Desnecessário dizer que, uma vez que a economia entra em recessão em decorrência da uma redução no conjunto da poupança real, quaisquer tentativas do governo ou de seu banco central para reativar a economia irão necessariamente fracassar.

Não apenas tais tentativas não irão restaurar a economia, como na verdade irão exaurir ainda mais o conjunto da poupança real, desta forma prolongando o declínio econômico.

Da mesma maneira, qualquer política que force os bancos a expandir os empréstimos, criando crédito do nada por meio das reservas fracionárias, também irá afetar progressivamente o conjunto da poupança real e reduzir ainda mais a capacidade dos bancos de fazer novos empréstimos no futuro. 

Afinal, a essência de um empréstimo é que haja poupança real, e não apenas dinheiro.  É a poupança real que impõe restrições à capacidade de empréstimo dos bancos.  (O dinheiro é apenas o meio de troca, o qual facilita a poupança real).

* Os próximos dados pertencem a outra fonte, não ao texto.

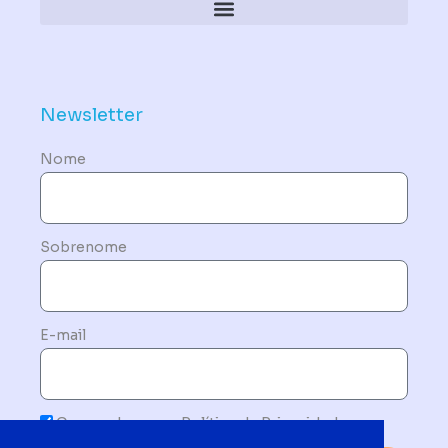
Política de Dispositivos – Conformidade Mandatória
Newsletter
Nome
Sobrenome
E-mail
Concordo com a Política de Privacidade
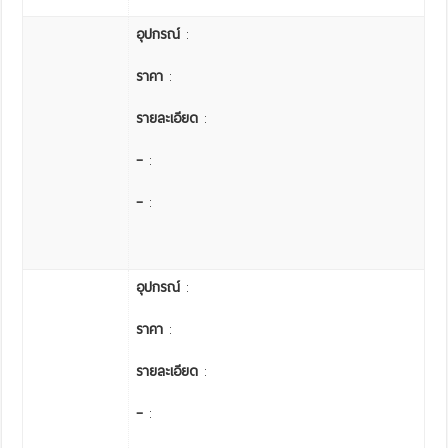
อุปกรณ์
:
ราคา
:
รายละเอียด
:
–
:
–
:
อุปกรณ์
:
ราคา
:
รายละเอียด
:
–
:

Observe que, sem que haja um crescimento do conjunto da poupança real, qualquer expansão creditícia feita pelos bancos irá apenas prejudicar seus balancetes, pois os empréstimos dificilmente serão quitados, o que levará a uma redução dos seus ativos e a uma consequente redução do seu patrimônio líquido (capital).

.....................

É a produção estupido, a PRODUÇÃO.

 

 

"Sou reacionário. Minha reação é contra tudo que não presta." Nelson Rodrigues.